Z informacji reportera RMF FM Patryka Michalskiego wynika, że agenci nie zostali wpuszczeni do gabinetu prezesa Najwyższej Izby Kontroli. Trwa słowna przepychanka. Opór stawia dyrektor generalny NIK, a także inni pracownicy - wszyscy podkreślają, że nie mogą wpuścić agentów CBA ze względu na tajemnicę oraz immunitet, jaki chroni prezesa Najwyższej Izby Kontroli. Mariana Banasia nie ma w tej chwili w siedzibie NIK.
Pracownicy NIK tłumaczą, że prokuratorski nakaz nie jest wystarczający.

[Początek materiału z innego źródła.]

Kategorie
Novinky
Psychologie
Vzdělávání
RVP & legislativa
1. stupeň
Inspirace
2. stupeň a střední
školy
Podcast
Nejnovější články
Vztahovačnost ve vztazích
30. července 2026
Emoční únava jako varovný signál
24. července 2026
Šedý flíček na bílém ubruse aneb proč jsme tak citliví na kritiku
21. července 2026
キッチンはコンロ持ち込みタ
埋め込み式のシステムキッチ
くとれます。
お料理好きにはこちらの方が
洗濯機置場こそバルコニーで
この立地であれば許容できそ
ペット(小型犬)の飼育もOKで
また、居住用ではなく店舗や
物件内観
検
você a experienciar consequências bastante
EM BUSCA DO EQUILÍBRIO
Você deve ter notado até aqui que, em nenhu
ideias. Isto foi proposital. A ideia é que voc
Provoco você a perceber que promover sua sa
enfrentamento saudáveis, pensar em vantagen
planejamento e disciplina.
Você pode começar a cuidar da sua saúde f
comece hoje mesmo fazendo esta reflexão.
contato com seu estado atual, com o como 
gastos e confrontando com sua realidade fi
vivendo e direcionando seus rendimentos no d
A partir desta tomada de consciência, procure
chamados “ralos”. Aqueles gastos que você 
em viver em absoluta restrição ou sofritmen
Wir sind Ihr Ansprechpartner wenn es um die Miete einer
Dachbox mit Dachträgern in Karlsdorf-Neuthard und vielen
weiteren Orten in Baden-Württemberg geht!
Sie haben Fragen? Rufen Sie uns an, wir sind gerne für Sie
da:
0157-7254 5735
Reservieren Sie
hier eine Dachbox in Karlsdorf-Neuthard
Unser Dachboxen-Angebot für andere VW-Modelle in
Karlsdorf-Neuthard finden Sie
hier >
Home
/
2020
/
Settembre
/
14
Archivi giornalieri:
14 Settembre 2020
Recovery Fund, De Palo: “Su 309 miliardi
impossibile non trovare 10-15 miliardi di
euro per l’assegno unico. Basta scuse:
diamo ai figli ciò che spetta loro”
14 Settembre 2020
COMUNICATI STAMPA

W tej chwili mogę potwierdzić obecność agentów CBA w naszym budynku. Do przeszukania jednak nie doszło, ponieważ prezes NIK uznał, że nie zostały spełnione konstytucyjne przesłanki. Prezes nadal objęty jest immunitetem, a poza tym pamiętajmy, że w gabinecie prezesa mogą być różnego rodzaju dokumenty objęte klauzulami - oświadczył w rozmowie z dziennikarzem RMF FM Markiem Balawajdrem rzecznik NIK Zbigniew Matwiej.
Chodzi o konieczność zachowania tajemnicy kontrolerskiej. Zwolnić z niej może wyłącznie sąd albo prezes NIK. Dlatego prokuratorski nakaz - również według samego Mariana Banasia - nie jest brany pod uwagę.
Przez większość dnia prezes NIK był poza siedzibą Izby, ale jak ustalił nasz reporter Patryk Michalski, w związku z działaniami CBA, dotarł już na miejsce i nie zamierza udostępniać agentom dokumentów ani wpuszczać ich do swojego gabinetu.
Z samego rana Centralne Biuro Antykorupcyjne weszło do nieruchomości Mariana Banasia - także na zlecenie Prokuratury Regionalnej w Białymstoku, która prowadzi śledztwo dotyczące oświadczeń majątkowych szefa NIK.
Chodzi o domy w Krakowie i Warszawie. Agenci pojawili się także w hotelu, w którym przebywał syn Mariana Banasia. Jakub Banaś był obecny przy przeszukaniu.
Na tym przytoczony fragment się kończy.